What is 16-year-old me thinking?
This is my high school ID from junior year, taken 20 years ago this month. I found it in a recent move among a box of stuff from high school, along with a progression of photos that showed my hair continue to grow and grow and grow from freshman to junior year.
This was the year that Bill Clinton was impeached. Google was founded. X-Files and ER were popular TV shows. A different era.
I never smiled in any of my pictures. I thought it made me look like a badass.
In actuality, I wasn’t your traditional definition of a badass. I was a straight-A student taking AP History and Honors Physics this year and was on my way to becoming a class valedictorian. I was a total hardcore nerd.
But I had a weird rebellious streak that resisted how others wanted to see me. I was inducted into National Honors Society, but refused to take part in its customs. During our official group photograph, I gave the photographer a fake name. (My go-to alias was “Gabe Jennings,” an elite runner who later became an Olympian.) I was later kicked out/quit because I didn’t want to attend the meetings.
My favorite shirt was a white t-shirt that I designed. The chest displayed the words “WALKING BILLBOARD” with the “no” sign over those words. It was inspired by the ubiquitous Abercrombie & Fitch t-shirts of the time.

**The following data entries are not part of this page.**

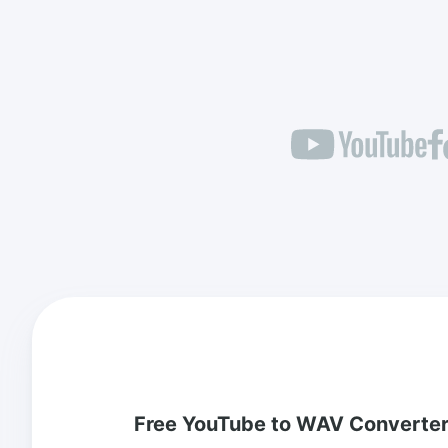
Free YouTube to WAV Converte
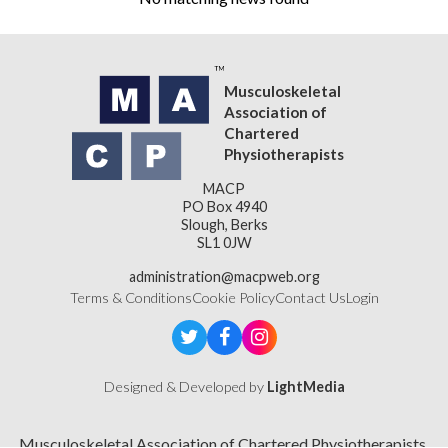
Musculoskeletal
Association of
Chartered
Physiotherapists
MACP
PO Box 4940
Slough, Berks
SL1 0JW
administration@macpweb.org
Terms & Conditions
Cookie Policy
Contact Us
Login
Designed & Developed by
LightMedia
Musculoskeletal Association of Chartered Physiotherapists,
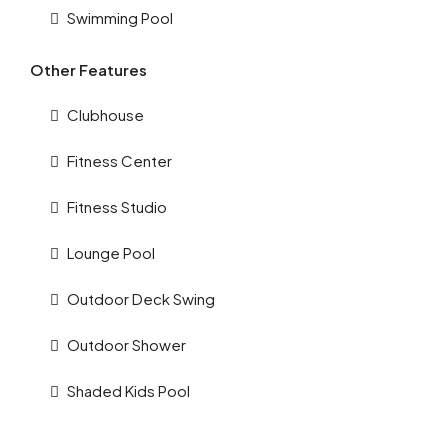
Swimming Pool
Other Features
Clubhouse
Fitness Center
Fitness Studio
Lounge Pool
Outdoor Deck Swing
Outdoor Shower
Shaded Kids Pool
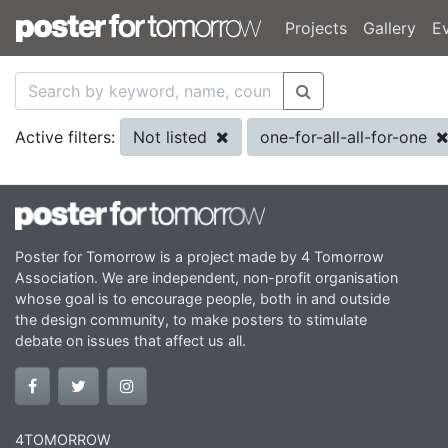
Projects
Gallery
E
Not listed
one-for-all-all-for-one
Active filters:
Poster for Tomorrow is a project made by 4 Tomorrow
Association. We are independent, non-profit organisation
whose goal is to encourage people, both in and outside
the design community, to make posters to stimulate
debate on issues that affect us all.
4TOMORROW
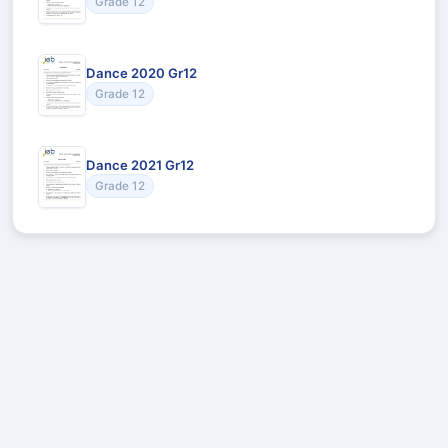
Grade 12
Dance 2020 Gr12
Grade 12
Dance 2021 Gr12
Grade 12
Recommended for You
Could not load recommendations.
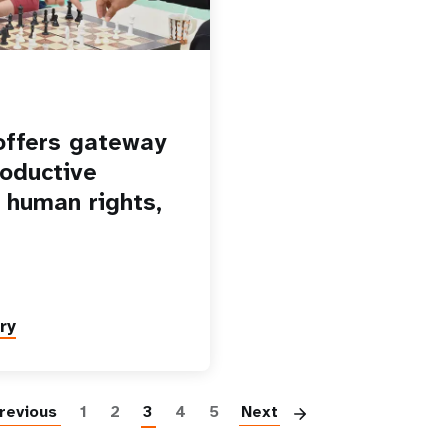
offers gateway
roductive
, human rights,
ry
Pagination
revious
1
2
3
4
5
Next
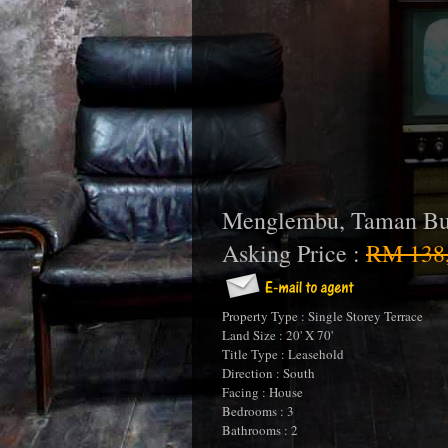
Menglembu, Taman Bu
Asking Price :
RM 138,
Property Type : Single Storey Terrace
Land Size : 20' X 70'
Title Type : Leasehold
Direction : South
Facing : House
Bedrooms : 3
Bathrooms : 2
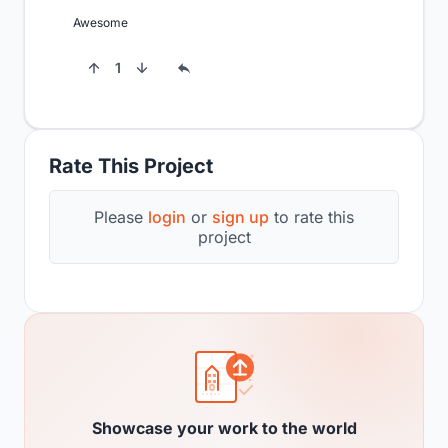
Awesome
1
Rate This Project
Please
login
or
sign up
to rate this
project
Showcase your work to the world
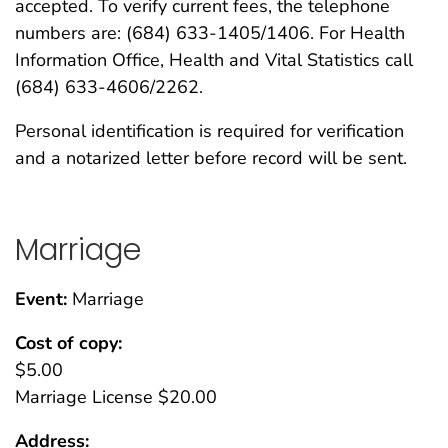
accepted. To verify current fees, the telephone
numbers are: (684) 633-1405/1406. For Health
Information Office, Health and Vital Statistics call
(684) 633-4606/2262.
Personal identification is required for verification
and a notarized letter before record will be sent.
Marriage
Event:
Marriage
Cost of copy:
$5.00
Marriage License $20.00
Address:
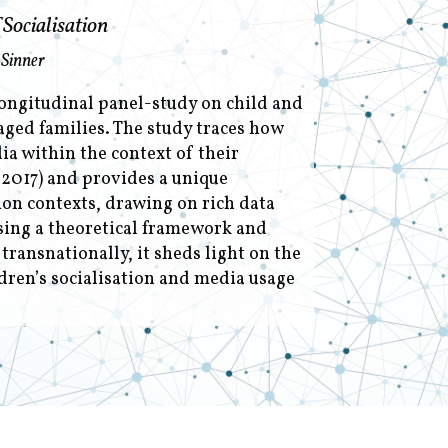
Socialisation
 Sinner
longitudinal panel-study on child and
aged families. The study traces how
a within the context of their
 2017) and provides a unique
tion contexts, drawing on rich data
sing a theoretical framework and
ransnationally, it sheds light on the
dren’s socialisation and media usage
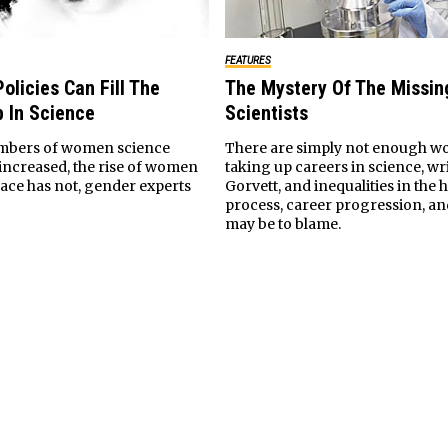
FEATURES
olicies Can Fill The
The Mystery Of The Missi
 In Science
Scientists
mbers of women science
There are simply not enough 
 increased, the rise of women
taking up careers in science, wri
lace has not, gender experts
Gorvett, and inequalities in the 
process, career progression, an
may be to blame.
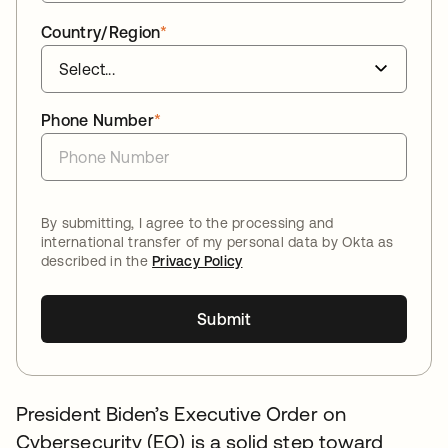
Country/Region
*
Phone Number
*
By submitting, I agree to the processing and
international transfer of my personal data by Okta as
described in the
Privacy Policy
Submit
President Biden’s Executive Order on
Cybersecurity (EO) is a solid step toward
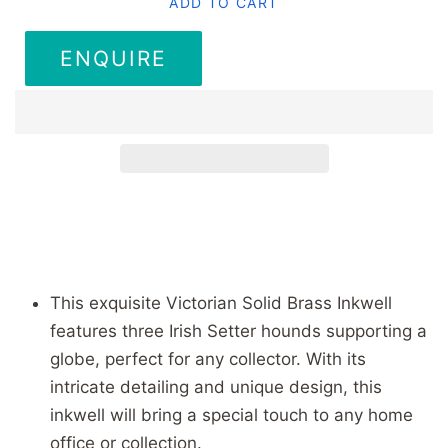
ADD TO CART
ENQUIRE
This exquisite Victorian Solid Brass Inkwell
features three Irish Setter hounds supporting a
globe, perfect for any collector. With its
intricate detailing and unique design, this
inkwell will bring a special touch to any home
office or collection.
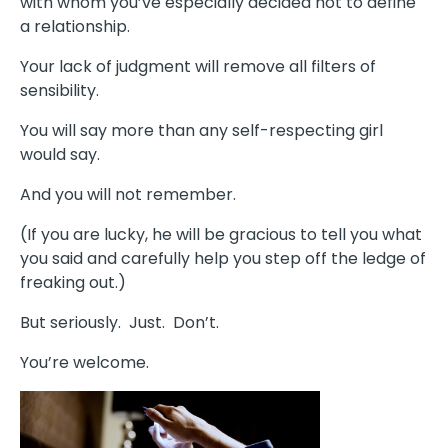
with whom you’ve especially decided not to define
a relationship.
Your lack of judgment will remove all filters of
sensibility.
You will say more than any self-respecting girl
would say.
And you will not remember.
(If you are lucky, he will be gracious to tell you what
you said and carefully help you step off the ledge of
freaking out.)
But seriously. Just. Don’t.
You’re welcome.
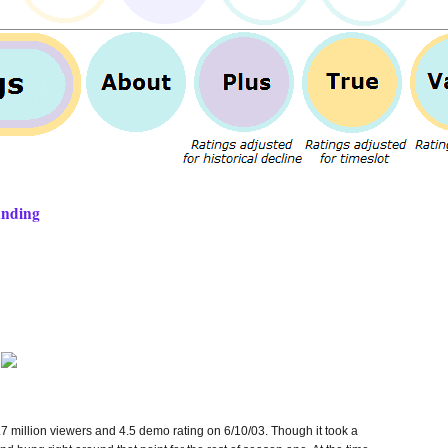
anding
7 million viewers and 4.5 demo rating on 6/10/03. Though it took a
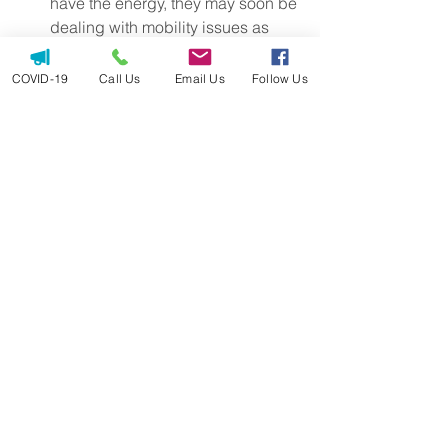
have the energy, they may soon be 
dealing with mobility issues as 
well. Weakness, exhaustion and 
other symptoms that keep them 
COVID-19
Call Us
Email Us
Follow Us
from exercising will make it 
increasingly difficult to walk or 
stand as much as they once did.
Article written by Jessica Hegg of 
ViveHealth.com
home care
homecare
elderly
aging
aging parents
care in home
aging in place
arkansas
help for mom and dad
assistance
caregiving
falling
stairs
trouble sitting
trouble standing
balance
avoiding exercise
fall risk
mobility
seniors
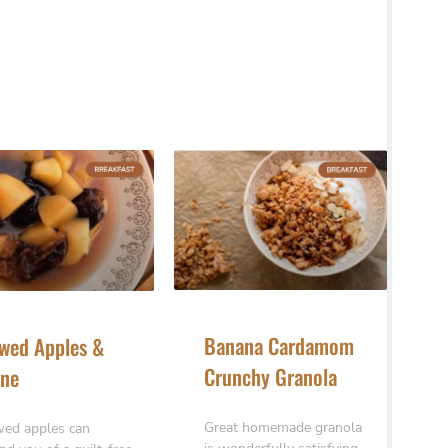
Banana Cardamom
wed Apples &
Crunchy Granola
ne
Great homemade granola
ed apples can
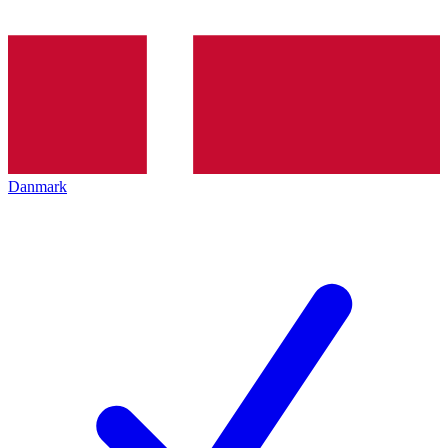
Danmark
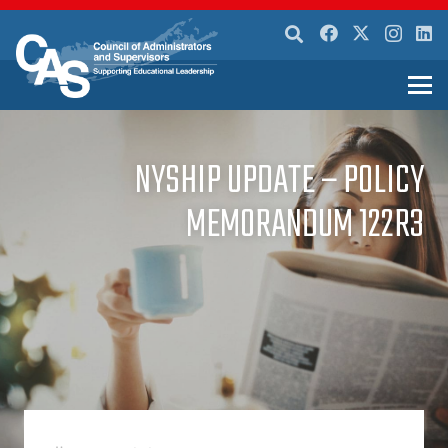
NYSHIP UPDATE – POLICY
MEMORANDUM 122R3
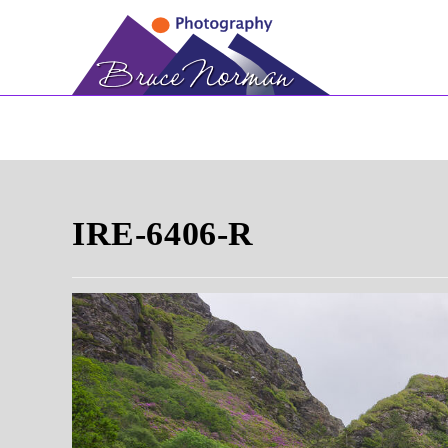
Skip
to
content
IRE-6406-R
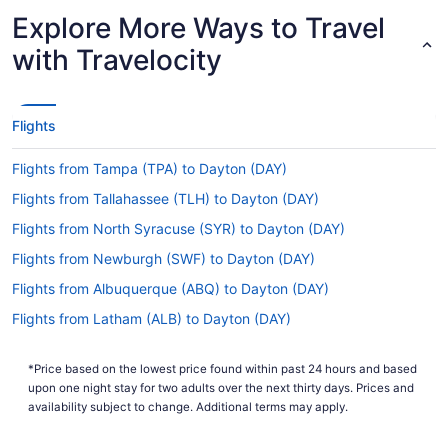
Latest Departure Time
Explore More Ways to Travel
Lowest Flight Price
$857
with Travelocity
Flights
Flights from Tampa (TPA) to Dayton (DAY)
Flights from Tallahassee (TLH) to Dayton (DAY)
Flights from North Syracuse (SYR) to Dayton (DAY)
Flights from Newburgh (SWF) to Dayton (DAY)
Flights from Albuquerque (ABQ) to Dayton (DAY)
Flights from Latham (ALB) to Dayton (DAY)
Flights from Appleton (ATW) to Dayton (DAY)
*Price based on the lowest price found within past 24 hours and based
Flights from Austin (AUS) to Dayton (DAY)
upon one night stay for two adults over the next thirty days. Prices and
Flights from Fletcher (AVL) to Dayton (DAY)
availability subject to change. Additional terms may apply.
Flights from Windsor Locks (BDL) to Dayton (DAY)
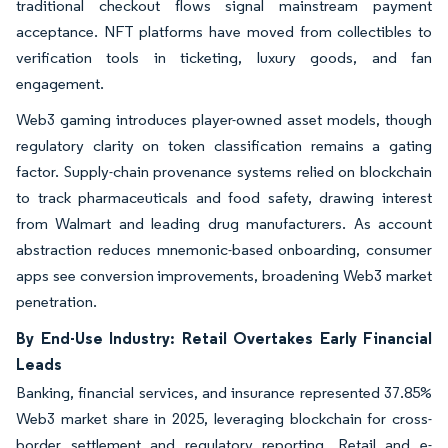
traditional checkout flows signal mainstream payment
acceptance. NFT platforms have moved from collectibles to
verification tools in ticketing, luxury goods, and fan
engagement.
Web3 gaming introduces player-owned asset models, though
regulatory clarity on token classification remains a gating
factor. Supply-chain provenance systems relied on blockchain
to track pharmaceuticals and food safety, drawing interest
from Walmart and leading drug manufacturers. As account
abstraction reduces mnemonic-based onboarding, consumer
apps see conversion improvements, broadening Web3 market
penetration.
By End-Use Industry: Retail Overtakes Early Financial
Leads
Banking, financial services, and insurance represented 37.85%
Web3 market share in 2025, leveraging blockchain for cross-
border settlement and regulatory reporting. Retail and e-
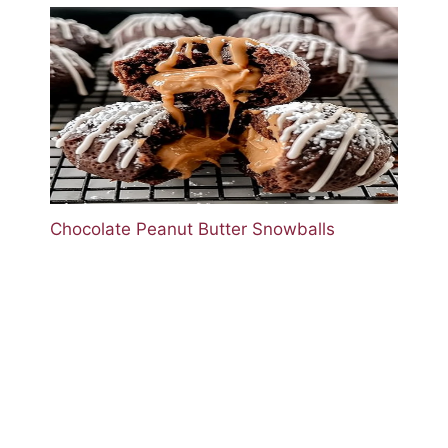
Chocolate Peanut Butter Snowballs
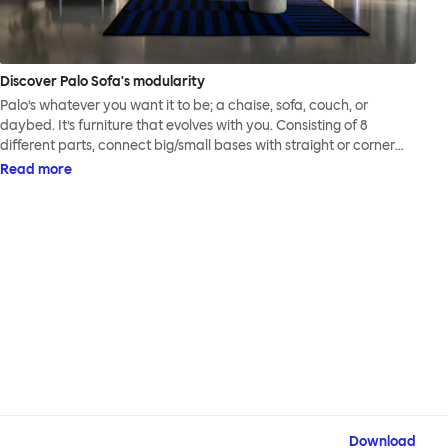
Discover Palo Sofa's modularity
Palo’s whatever you want it to be; a chaise, sofa, couch, or
daybed. It’s furniture that evolves with you. Consisting of 8
different parts, connect big/small bases with straight or corner
armrests on steel & beech legs to create your perfect
Read more
configuration.
Download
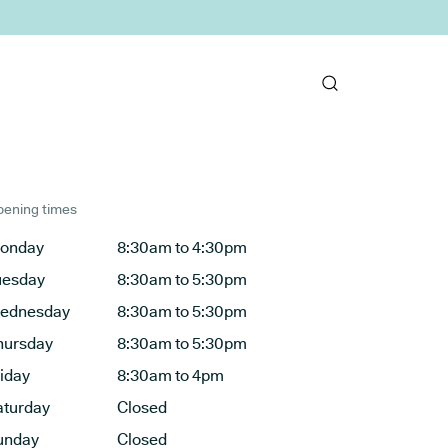
ening times
onday
8:30am to 4:30pm
uesday
8:30am to 5:30pm
ednesday
8:30am to 5:30pm
hursday
8:30am to 5:30pm
riday
8:30am to 4pm
aturday
Closed
unday
Closed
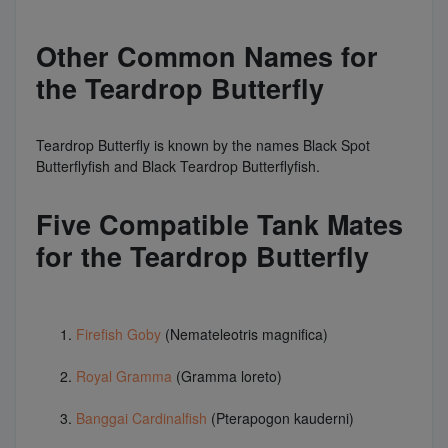
Other Common Names for
the Teardrop Butterfly
Teardrop Butterfly is known by the names Black Spot
Butterflyfish and Black Teardrop Butterflyfish.
Five Compatible Tank Mates
for the Teardrop Butterfly
Firefish Goby
(Nemateleotris magnifica)
Royal Gramma
(Gramma loreto)
Banggai Cardinalfish
(Pterapogon kauderni)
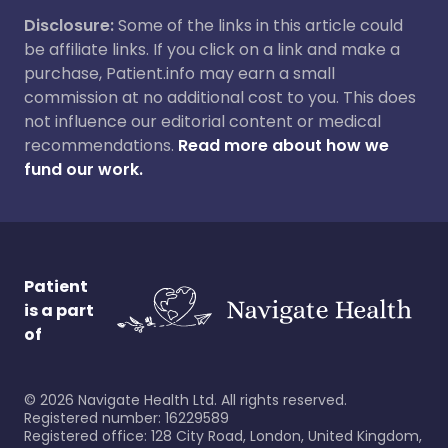
Disclosure:
Some of the links in this article could
be affiliate links. If you click on a link and make a
purchase, Patient.info may earn a small
commission at no additional cost to you. This does
not influence our editorial content or medical
recommendations.
Read more about how we
fund our work.
Patient
is a part
of
©
2026
Navigate Health Ltd. All rights reserved.
Registered number: 16229589
Registered office: 128 City Road, London, United Kingdom,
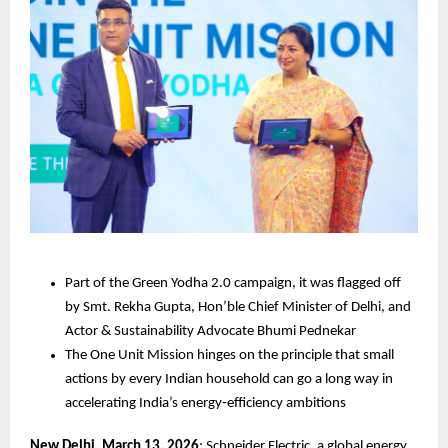
Part of the Green Yodha 2.0 campaign, it was flagged off 
by Smt. Rekha Gupta, Hon’ble Chief Minister of Delhi, and 
Actor & Sustainability Advocate Bhumi Pednekar
The One Unit Mission hinges on the principle that small 
actions by every Indian household can go a long way in 
accelerating India’s energy‑efficiency ambitions
New Delhi, March 13, 2026
: Schneider Electric, a global energy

After I won some academic award, I got my picture in our small-town paper, standing next to my favorite teacher. I proudly wore the “NO WALKING BILLBOARD” shirt. My tiny act of visual rebellion caused a small stir in the community.
People made assumptions about me because of my long hair. I looked like a stoner or a dropout. I was once in the men’s locker room when a guy came in, saw my long curly hair, and said he thought he entered the wrong locker room.
I wasn’t a stoner. I didn’t even get drunk until the end of sophomore year in college. In high school, I brought my own lunch because I thought the cafeteria food was unhealthy. The only store-bought bread I’d eat had to be made by Natural Ovens. I made my own bagels and infused them with flaxseed and wheat germ.
In actuality, I was growing my hair long because I decided not to cut it until I met a certain goal time in track. Then I got injured it was taking me longer than I expected. So my hair kept growing.
After I finally reached my goal at the end of junior year, I shaved off all my hair. The track coach’s wife buzzed my head in a ceremony before practice one day. There’s even a VHS videotape of it somewhere in that high school box, which I could watch if I still had a tape player.
After my hair was buzzed, people saw me differently again. One English teacher literally stopped class when she noticed me sitting in the back and screamed, “YOU CUT YOUR HAIR!!” Then she calmly returned to her lecture.
But I was the same person, just presented differently to the world from one day to the next.
So what is 16-year-old me thinking?
I’m probably staring down the camera thinking, you see me, but you don’t really know me.